A FORETASTE OF GENOCIDE


A QUASI-LEGAL VIOLENCE 

Improvised courts and firing squads, wherever fighting takes place: an estimated 20, plus the important ones at Châtelet and the Luxembourg.

Internet, no source named
The family head stands quietly, arms folded, a posture that many take up and that Versaillais mention with grudging admiration.

Firing Squad, the Mur des Fédérés, May 28 1871, by E. Bousseau / zoom
"We shot about 40 of those creeps ["canaille," bold in the text.] They all died as soldiers. Some folded their arms and held their heads high. Others opened their tunics and cried, 'Fire!' " 
-- Lissagary citing 
"One of the most violent journals of the Belgian bourgeois against the Commune, l'Etoile,"
and other eye-witness accounts from that and similar sources.: Appendix XXVIII

Dehumanized victims

"All great cities have cages for lions 
[...] when they are opened the hyenas of '93* and the gorillas of the Commune burst out."
-- Théophile Gautier, a point of view interminably repeated.

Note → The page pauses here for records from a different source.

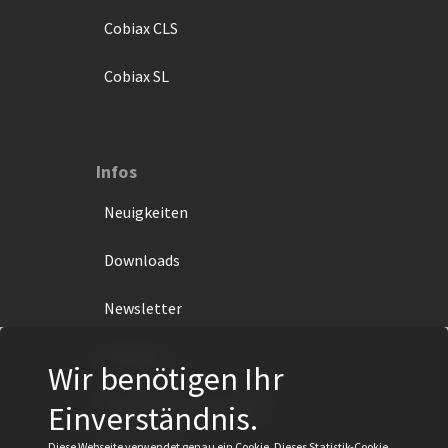
Cobiax CLS
Cobiax SL
Infos
Neuigkeiten
Downloads
Newsletter
Kontakt
Wir benötigen Ihr
Datenschutzerklärung
Einverständnis.
Diese Webseite verwendet genau ein Cookie. Dieses Statistik-Cookie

*The leaders of the Revolution who sent 2000 people to the guillotine.


Individual responsibility weakened

Killings are organized in phases — arrest, escort to prison, judgement, firing squad. Soldiers may not know the outcome, or tell themselves they don't.


Stoicism 

Victims wait in line to be shot.

  
Merry music as background

When the shootings move toward the eastern frontier, soldiers and victims hear polkas played by Prussian orchestras.
-- Vuillaume, My Red Notebooks: the Hostages of rue Haxo (in French)

Nazi death squads in Eastern Europe make local accordionists play as they shoot.
--  The Einsatzgruppen, documentary on RML (French television), October 2, 2017


Denunciations 

For bounties of 500 francs for information that leads to the capture of a member of the Central Committee or the Commune, and innumerable letters for one's own goals.
-- Louise Michel

"Solid citizens, having taken over, formed purification tribunals in their districts and had their rivals, their creditors, arrested as Communards [...]. The Commune had rejected denunciations, while the police now kept an open register. The avalanche of letters came to 399 823, the official figure, of which 20 at most were signed."
-- Lissagary.
In occupied France the Gestapo received more denunciations than it could follow
(commentary on the The Crow by Henri Clouzot, 1943, Arte, October 18 2019.
(A "crow" was a person who denounced anonymously.)


Transport to prisons in cattle trains, so crowded that prisoners die  
-- Lissagary citing a letter from the geographer Elysée Reclus
Appendix XLVII

The first concentration camp
(At Satory, next to Versailles)

Claretie
"The Prisoners at Versailles — the Roll Call"

Striped pajamas are all that's missing.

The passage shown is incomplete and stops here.